# Auf der Suche nach einer neuer High-Fantasy Saga (Audible)



## Seet (11. Oktober 2016)

Morgen,
bin gerade auf der Suche nach einer Buch- / Hörbuchreihe und hoffe das ihr vlt ein paar Vorschläge für mich habt

Was suche ich:
- Highfantasy-Reihe (Einzelbücher eher ungern)
- Als deutsches Hörbuch verfügbar (wenn möglich über Audible)
- Wenn möglich mit verschiedenen Rassen in tragenden Rollen, die mehr sind als Kanonenfutter für den menschlichen Helden.
- Wenn möglich moderne Fantasy, also kein HdR.

Was ich in den letzten 3 Jahren so gehört/gelesen habe und *was ich davon wirklich gut fand
- Die Zwerge (Heitz)
*- Die Albae (Heitz)*
- Königsmörder Chronik (Rothfuss)
*- Askir / Götterkriege - Reihe (Schwartz)
*- Sturmlicht-Chroniken (Sanderson)
- Die Nebelgeborenen - Original Trilogie (Sanderson)*
- Die Nebelgeborenen - Wax and Wayne (Sanderson)
*- Rabenschatten (Ryan)
*- Gentleman-Bastard (Lynch)
- First Law (Abercrombie)

Gruß Seet


----------



## leaf348 (11. Oktober 2016)

Das schwarze Auge ist dir sicher bekannt (gibt ja auch ein paar PC-Games davon).

Ich finde das Spiel hat auch einige sehr gute Bücher bzw. Buchreihen hervorgebracht.

z.b.

Der Schwertkönig (1)
Der Dämonenmeister (2)

Der Scharlatan (Prequel)
Das zerbrochene Rad Dämmerung (1)
Das zerbrochene Rad Nacht (2)

Hinter der eisernen Maske (1)
Flucht aus Ghurenia (2)
Das letzte Duell (3)
-> wurden zusammengefasst in "Die Piraten des Südmeers"

Der Tanz der Rose (1)
Die Ränke des Raben (2)
Das Reich der Rache (3)
-> zusammengefasst in "Drei Nächte in Fasar"


----------



## Seet (11. Oktober 2016)

Bekannt ja, aber keinerlei Berührungspunkte bisher.
Was erwartet mich in der DsA Welt?
Kannst du vlt noch was zum Schreibstyle sagen? Ich erwarte da jetzt nichts wie Sanderson oder Rothfuss aber es sollte schon anspruchsvoll sein, nicht wie z.B. viele der Star Wars Bücher.

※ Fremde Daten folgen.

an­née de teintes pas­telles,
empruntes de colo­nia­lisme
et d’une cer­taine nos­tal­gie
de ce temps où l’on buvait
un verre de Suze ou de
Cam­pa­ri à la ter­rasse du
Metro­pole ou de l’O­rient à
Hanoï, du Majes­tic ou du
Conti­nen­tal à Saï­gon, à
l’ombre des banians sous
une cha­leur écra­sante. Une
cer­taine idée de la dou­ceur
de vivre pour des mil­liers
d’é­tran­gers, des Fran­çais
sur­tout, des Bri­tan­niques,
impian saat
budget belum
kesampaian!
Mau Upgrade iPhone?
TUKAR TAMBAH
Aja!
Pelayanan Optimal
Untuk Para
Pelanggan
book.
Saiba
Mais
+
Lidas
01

Einige von den genannten Büchern gibts auch bei Audible, wenn auch zu unerhörten Preisen. 1 Guthaben für 8 Std... Ich habe bei Rabenschatten 3 für das gleiche "Geld" mehr als 30 Std bekommen.


----------



## leaf348 (11. Oktober 2016)

Also ich finde die DSA-Welt ist super ausgearbeitet, alles sehr stimmig mit der Weltgeschichte, der Magie (Zauberer werden z.b. von Stahl beeinträchtigt), den Göttern (+ Dämonen), Monstern (Drachen, Orks), etc.

Schreibstil ist natürlich je nach Autor unterschiedlich.

Das zerbrochene Rad ist ruhig/episch geschrieben.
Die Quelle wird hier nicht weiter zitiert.